▶ Problem description
Your answer must be an exact copy of the lines from the one holding "Люк Кодилло" through the last line of the entries below, with nothing added.

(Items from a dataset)
*** Begin section ***

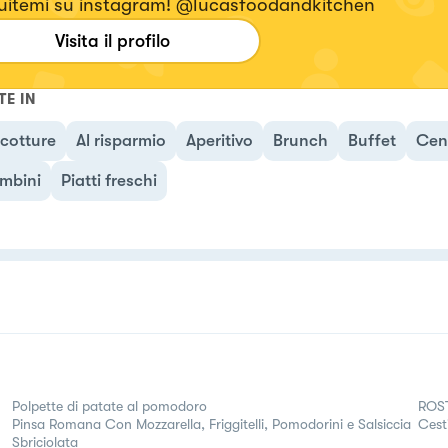
uitemi su instagram! @lucasfoodandkitchen
Visita il profilo
TE IN
cotture
Al risparmio
Aperitivo
Brunch
Buffet
Cen
mbini
Piatti freschi
Polpette di patate al pomodoro
ROS
Pinsa Romana Con Mozzarella, Friggitelli, Pomodorini e Salsiccia
Cest
Sbriciolata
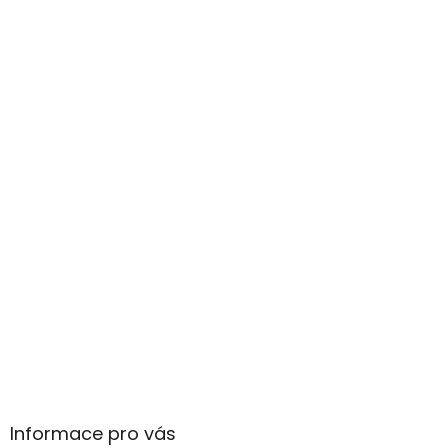
Informace pro vás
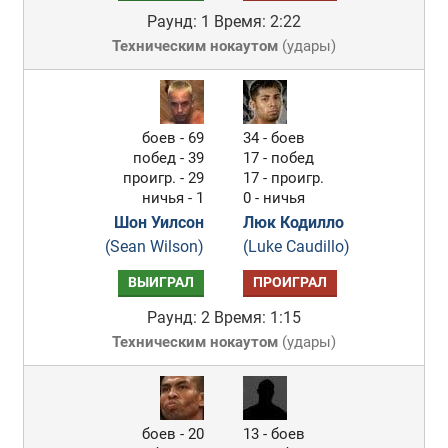
Раунд: 1
Время: 2:22
Техническим нокаутом
(
удары
)
боев - 69
34 - боев
побед - 39
17 - побед
проигр. - 29
17 - проигр.
ничья - 1
0 - ничья
Шон Уилсон
Люк Кодилло
(Sean Wilson)
(Luke Caudillo)
ВЫИГРАЛ
ПРОИГРАЛ
Раунд: 2
Время: 1:15
Техническим нокаутом
(
удары
)
боев - 20
13 - боев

*** End section ***

▶ Written response
Люк Кодилло
(Sean Wilson)
(Luke Caudillo)
ВЫИГРАЛ
ПРОИГРАЛ
Раунд: 2
Время: 1:15
Техническим нокаутом
(
удары
)
боев - 20
13 - боев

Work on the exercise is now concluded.